# Antiques, Collectibles and Old Stuff from Back in the Day Thread



## SeaBreeze (Jun 12, 2014)

Let's share any antiques, collectibles, or old stuff we saved ourselves, inherited or picked up at a garage sale or flea market.  I don't have anything valuable, but here's some of my old stuff.  

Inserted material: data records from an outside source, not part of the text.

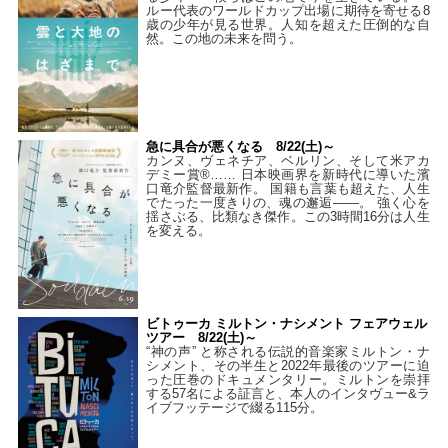
ルー代表のワールドカップ出場に期待を寄せる8
歳の少年が見る世界。人知を超えた圧倒的な自
然。この地の未来を問う。
急に具合が悪くなる 8/22(土)～
カンヌ、ヴェネチア、ベルリン、そして米アカ
デミー賞®…… 日本映画界を新時代に導いた濱
口竜介監督最新作。 国籍も言葉も超えた、人生
でたった一度きりの、魂の邂逅――。 強く心を
揺さぶる、比類なき傑作。この3時間16分は人生
を変える。
ビトゥーカ ミルトン・ナシメント フェアウェル
ツアー 8/22(土)～
“神の声” と称される伝説的音楽家ミルトン・ナ
シメント、その半生と2022年最後のツアーに迫
った圧巻のドキュメンタリー。ミルトンを崇拝
する57名による証言と、本人のインタヴュー&ラ
イブフッテージで綴る115分。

Cobalt and Clear Glass Bowl...


----------



## SeaBreeze (Jun 12, 2014)

Teapot...


----------



## SeaBreeze (Jun 12, 2014)

Old German Beer Steins...


----------



## Pappy (Jun 12, 2014)

All my stuff is in Florida. I have quite a lot of collectibiles. Will have to find this thread after October.


----------



## SeaBreeze (Jun 12, 2014)

Old Bronze Viking Ship...


----------



## Pappy (Jun 12, 2014)

SeaBreeze. That bronze ship is really nice.


----------



## SeaBreeze (Jun 13, 2014)

Thanks Pappy, it was my husband's fathers ship and is marked Tron Art, Denmark.  Looking forward to seeing some of your collectibles!


----------



## Pappy (Jun 13, 2014)

One sold on EBay, in 2013 for $202.00. Looks like early 1900s was when they were made. I know you would never sell it, but thought you might be interested in value. Pappy


----------



## SeaBreeze (Jun 13, 2014)

I saw it on Ebay in 2001, the seller was The Antiquarium, and the first bid was $295, don't know if they ever sold it, I didn't follow the auction.  I probably would sell it for a decent price, but don't want to work at it.  My husband wouldn't sell it for less that $300, with the buyer paying all shipping costs, etc.


----------